The technical pitch is simple. Nokia says the platform has already shown an increase in spectral efficiency of more than 20%, with the company targeting 50% by 2027 and more than 100% by 2028, at which point carriers will be able to roughly double the capacity of their existing spectrum, according to its own projections. The last two numbers are targets, not results, and Nokia’s own timeline calls for pilots by the end of this year and commercial availability in 2027.
Operators purchase capabilities through software subscriptions rather than hardware updates and choose from three deployment options: GPU-powered plug-in cards for existing AirScale sites, standalone AI-RAN nodes, or cloud server builds offered through partners.
The revival of Nokia’s weakest business
If you understand this announcement only as a product story, you’ll miss why it’s important to Nokia. Radio has been CEO Justin Hotard’s toughest challenge since he took over in 2025. At Nokia’s capital markets day in November, he told investors that the mobile business was not delivering satisfactory returns and said the company had folded it into a new mobile infrastructure unit, alongside further cost reductions.
The partnership with NVIDIA, announced in October 2025, is at the center of that repair effort, with a $1 billion investment from the chipmaker for a roughly 3% stake. By building on NVIDIA’s silicon and CUDA software rather than its own custom chips, Nokia is able to eliminate some of its expensive in-house R&D and redirect it to software. This shift, Hotard describes, is a departure from the traditional hardware model.
Investors rewarded the story. Nokia’s stock price has been significantly revalued into 2026 due to strong AI and cloud momentum, and the AI-RAN announcement comes just days before Q2 earnings. Omdia, whose analyst Remy Pascal is cited in Nokia’s own announcement, predicts that the cumulative opportunity for AI-RAN will exceed $200 billion by 2030. This direction is realistic. The open question is how much of that Nokia can claim as a lead.
Is the Nokia AI-RAN platform really the first?
Be wary of the “industry first” label here. In June, Ericsson began selling subscriptions for its commercial AI-in-RAN software. The company says it delivers up to 20% higher downlink throughput and up to 10% better spectral efficiency in more than 15 live deployments, and more importantly, runs on carriers’ existing baseband silicon without the need for GPUs. In terms of availability, Ericsson is already on the market.
Nokia’s first argument is based on a narrower definition. That means it’s a GPU-accelerated AI-RAN platform, a different architecture with AI capabilities layered on top of existing hardware.

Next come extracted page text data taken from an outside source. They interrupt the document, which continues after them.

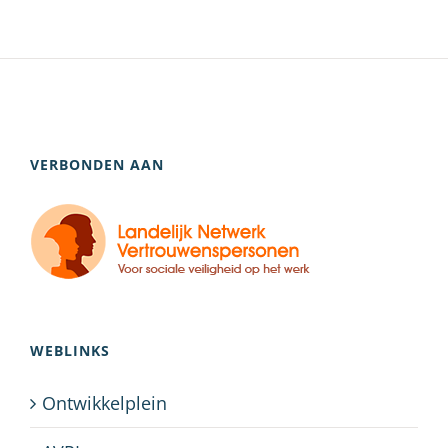
VERBONDEN AAN
WEBLINKS
Ontwikkelplein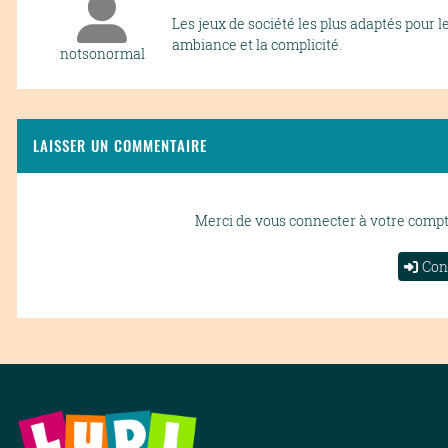
Les jeux de société les plus adaptés pour l
ambiance et la complicité.
notsonormal
LAISSER UN COMMENTAIRE
Merci de vous connecter à votre comp
Con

Both statements can be true simultaneously, which is precisely why the framework deserves scrutiny rather than simple repetition.
But this discrepancy goes beyond timing.
Nokia has tied its wireless roadmap to NVIDIA, and the company’s chief technology officer, Pallavi Mahajan, has acknowledged that at least some of its Layer 1 software is tied to the underlying hardware. To avoid that dependency, Ericsson took the opposite route by design, making its AI capabilities silicon-agnostic.
Although Nokia points to Marvell’s merchant silicon within its broader ecosystem and describes its platform as Open RAN compliant, the performance case it sells – improving spectral efficiency – is currently performed through NVIDIA’s stack, and no comparable replacement currently exists. Openness in messaging and dependence on NVIDIA for engineering are both hallmarks of the same release.
None of these strategies are wrong. Outsourcing the silicon competition to the industry’s leading AI chip suppliers was a legitimate answer to a business Nokia was struggling to solve on its own, and the subscription model would bring recurring revenue to radio that it didn’t get in the hardware cycle.
But the platform has not yet been commercialized, its leading efficiency figures are still two years away, and at least one major rival reached the market first by a different route. For Nokia, this is not a triumphant victory, but an ongoing resurgence whose trajectory, for better or worse, runs through NVIDIA.